He retired in 1995 as a Marine Corps captain. It was a profession he
loved.
"I wish I was 18 and could do it all again," he said.
He spent about seven years overseas, mostly in the Pacific. His work as
a logistics officer primed him for the job he has now.
"I suspect that's the background that makes it possible to do this
job," Snyder said. "The same principles apply whether you're shooting at
somebody or looking for somebody."
When Sheriff Jim Dupont appointed Snyder to be the first official
coordinator of search-and-rescue operations about two years ago, it
wasn't because of Snyder's outdoors skills. It was because of his
organizational skills, Dupont said. Snyder would pull together Nordic
Ski Patrol, Flathead Search and Rescue, North Valley Search and Rescue,
Civil Air Patrol, and other organizations.
Snyder remembers how Dupont described it.
"He didn't want a guy on a snowmobile or a boat or running down the
trail," Snyder said. The actual volunteers in the valley's
search-and-rescue agencies are skilled at that. Dupont wanted Snyder to
make sure everyone got where they were going, safely.

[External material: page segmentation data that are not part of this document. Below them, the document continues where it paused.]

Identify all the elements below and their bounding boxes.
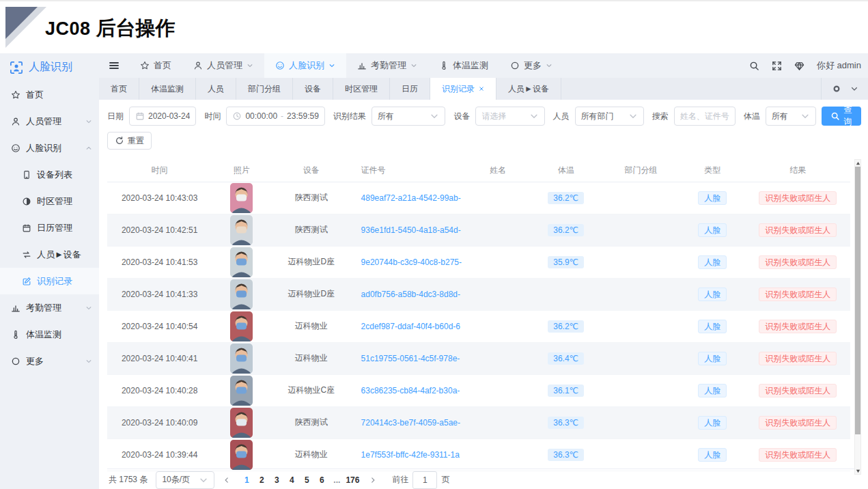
search-icon[interactable] xyxy=(749,61,759,71)
cert-link[interactable]: 720414c3-be7f-4059-a5ae- xyxy=(361,418,460,428)
device-select[interactable]: 请选择 xyxy=(475,107,544,126)
cell-result: 识别失败或陌生人 xyxy=(746,246,850,278)
sidebar-item-9[interactable]: 考勤管理 xyxy=(0,294,99,321)
nav-item-3[interactable]: 人脸识别 xyxy=(264,53,346,78)
scroll-down-icon[interactable] xyxy=(855,468,860,473)
user-icon xyxy=(11,117,20,126)
nav-item-1[interactable]: 首页 xyxy=(129,53,182,78)
type-badge: 人脸 xyxy=(698,191,727,205)
face-scan-icon xyxy=(10,61,23,74)
cert-link[interactable]: 63c86235-cb84-4af2-b30a- xyxy=(361,386,460,395)
corner-fold-decoration xyxy=(5,7,53,55)
nav-item-4[interactable]: 考勤管理 xyxy=(346,53,428,78)
page-number-2[interactable]: 2 xyxy=(254,475,269,485)
cert-link[interactable]: ad0fb756-a58b-4dc3-8d8d- xyxy=(361,290,460,299)
temperature-badge: 35.9℃ xyxy=(548,256,584,268)
tab-6[interactable]: 时区管理 xyxy=(333,78,390,100)
cell-temp: 36.3℃ xyxy=(529,438,602,471)
time-range-picker[interactable]: 00:00:00 - 23:59:59 xyxy=(226,107,324,126)
table-row-7: 2020-03-24 10:40:28迈科物业C座63c86235-cb84-4… xyxy=(107,374,850,406)
person-select[interactable]: 所有部门 xyxy=(575,107,644,126)
search-input-box[interactable]: 姓名、证件号 xyxy=(674,107,736,126)
reset-button[interactable]: 重置 xyxy=(107,132,152,150)
nav-item-5[interactable]: 体温监测 xyxy=(428,53,499,78)
nav-item-6[interactable]: 更多 xyxy=(499,53,563,78)
result-select[interactable]: 所有 xyxy=(372,107,446,126)
sidebar-item-label: 更多 xyxy=(26,355,44,367)
chevron-down-icon xyxy=(85,358,92,365)
device-icon xyxy=(22,170,31,180)
tab-list-chevron-down-icon[interactable] xyxy=(850,85,858,93)
cert-link[interactable]: 936e1fd1-5450-4a18-a54d- xyxy=(361,225,461,235)
tab-3[interactable]: 人员 xyxy=(196,78,236,100)
page-number-3[interactable]: 3 xyxy=(269,475,284,485)
next-page-icon[interactable] xyxy=(365,477,381,484)
tab-4[interactable]: 部门分组 xyxy=(236,78,293,100)
page-size-select[interactable]: 10条/页 xyxy=(156,471,214,489)
date-picker[interactable]: 2020-03-24 xyxy=(129,107,196,126)
cell-type: 人脸 xyxy=(680,438,746,471)
sidebar-item-11[interactable]: 更多 xyxy=(0,348,99,374)
sidebar-item-5[interactable]: 时区管理 xyxy=(0,188,99,214)
cell-type: 人脸 xyxy=(680,342,746,374)
page-number-6[interactable]: 6 xyxy=(314,475,329,485)
corner-triangle-dark xyxy=(5,7,38,39)
time-separator: - xyxy=(281,111,283,121)
sidebar-item-8[interactable]: 识别记录 xyxy=(0,268,99,294)
sidebar-item-4[interactable]: 设备列表 xyxy=(0,161,99,188)
sidebar-item-10[interactable]: 体温监测 xyxy=(0,321,99,348)
cell-photo[interactable] xyxy=(212,342,271,374)
cert-link[interactable]: 489eaf72-a21a-4542-99ab- xyxy=(361,193,461,203)
fullscreen-icon[interactable] xyxy=(772,61,782,71)
sidebar-item-6[interactable]: 日历管理 xyxy=(0,214,99,241)
cell-photo[interactable] xyxy=(212,214,271,246)
cell-photo[interactable] xyxy=(212,310,271,342)
cert-link[interactable]: 9e20744b-c3c9-40c8-b275- xyxy=(361,257,462,267)
cell-photo[interactable] xyxy=(212,374,271,406)
cell-name xyxy=(466,406,529,438)
tab-5[interactable]: 设备 xyxy=(293,78,333,100)
sidebar-item-1[interactable]: 首页 xyxy=(0,81,99,108)
cell-photo[interactable] xyxy=(212,438,271,471)
vertical-scrollbar[interactable] xyxy=(854,159,861,475)
scroll-up-icon[interactable] xyxy=(855,160,860,166)
page-number-176[interactable]: 176 xyxy=(344,475,361,485)
cert-link[interactable]: 2cdef987-ddaf-40f4-b60d-6 xyxy=(361,322,460,331)
nav-item-2[interactable]: 人员管理 xyxy=(182,53,264,78)
temperature-select-value: 所有 xyxy=(772,111,797,122)
page-number-1[interactable]: 1 xyxy=(239,475,254,485)
page-title: JC08后台操作 xyxy=(0,1,868,53)
sidebar-item-7[interactable]: 人员►设备 xyxy=(0,241,99,268)
cell-photo[interactable] xyxy=(212,278,271,310)
tab-close-icon[interactable] xyxy=(479,86,484,92)
tab-label: 识别记录 xyxy=(442,83,475,95)
goto-page-input[interactable] xyxy=(412,471,437,489)
temperature-select[interactable]: 所有 xyxy=(766,107,816,126)
prev-page-icon[interactable] xyxy=(219,477,235,484)
page-number-4[interactable]: 4 xyxy=(284,475,299,485)
tab-8[interactable]: 识别记录 xyxy=(430,78,496,100)
tab-settings-icon[interactable] xyxy=(832,85,841,93)
query-button[interactable]: 查询 xyxy=(822,107,861,126)
hamburger-menu-icon[interactable] xyxy=(99,60,129,71)
cell-temp: 36.2℃ xyxy=(529,214,602,246)
tab-7[interactable]: 日历 xyxy=(390,78,430,100)
tab-9[interactable]: 人员►设备 xyxy=(496,78,561,100)
sidebar-item-2[interactable]: 人员管理 xyxy=(0,108,99,135)
sidebar-item-label: 人员►设备 xyxy=(37,249,81,261)
theme-gem-icon[interactable] xyxy=(794,61,804,71)
page-number-5[interactable]: 5 xyxy=(299,475,314,485)
scrollbar-thumb[interactable] xyxy=(855,167,860,434)
user-greeting[interactable]: 你好 admin xyxy=(817,59,861,72)
cell-photo[interactable] xyxy=(212,406,271,438)
cert-link[interactable]: 51c19755-0561-4c5f-978e- xyxy=(361,354,460,363)
cert-link[interactable]: 1e7f553f-bffc-42fe-9311-1a xyxy=(361,450,460,460)
cell-photo[interactable] xyxy=(212,182,271,214)
cell-time: 2020-03-24 10:40:41 xyxy=(107,342,212,374)
sidebar-menu: 首页人员管理人脸识别设备列表时区管理日历管理人员►设备识别记录考勤管理体温监测更… xyxy=(0,81,99,374)
sidebar-item-3[interactable]: 人脸识别 xyxy=(0,135,99,161)
tab-1[interactable]: 首页 xyxy=(99,78,139,100)
cell-photo[interactable] xyxy=(212,246,271,278)
tab-2[interactable]: 体温监测 xyxy=(139,78,196,100)
time-start-value: 00:00:00 xyxy=(245,111,277,121)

"My first thought was, gee, you took all the fun out of it," Snyder
said.
He recently rappelled for the first time in 12 years. He gets to have a
little fun, too, but training money is spent on the people who actually
search and rescue. Snyder coordinates.
He does it with as much heart as anyone out in the field.
When two Midwestern boys went missing in the Jewel Basin on March 16,
Snyder dug in.
It was an unusual search, covering both sides of Mount Aenaes. Because
of that, and because of scanty cell-phone coverage, there was no
convenient place for a base camp from which Snyder could work. Instead,
he sequestered himself in a closet-sized room in the county's 911
dispatch center. He'd log a lot of hours there, spending two nights up
and directing the search.
"I own this thing," he said at the outset. "I have people out there." He
wasn't going home.
The first night of the search for Charlie Gruys and Jack Landers was a
pretty confident night. The 19-year-old men had called 911 on a cell
phone. Rescuers knew they were alive, unhurt, and somewhere in the
vicinity of Mount Aenaes. Then, 20 inches of snow fell and the search
for two unprepared boys got complicated. Snyder suspended the search for
a few hours when conditions got too dangerous. Later, aircraft still
couldn't search in the weather and Snyder relied on rescuers on
snowmobiles, skies, and snowshoes.
By the second night, Snyder was guessing that stock in Folger's was
rising. He was going on coffee and faith then.
He answered questions from a reporter and sheriff's deputies who were
curious about the search. Nothing rattled him.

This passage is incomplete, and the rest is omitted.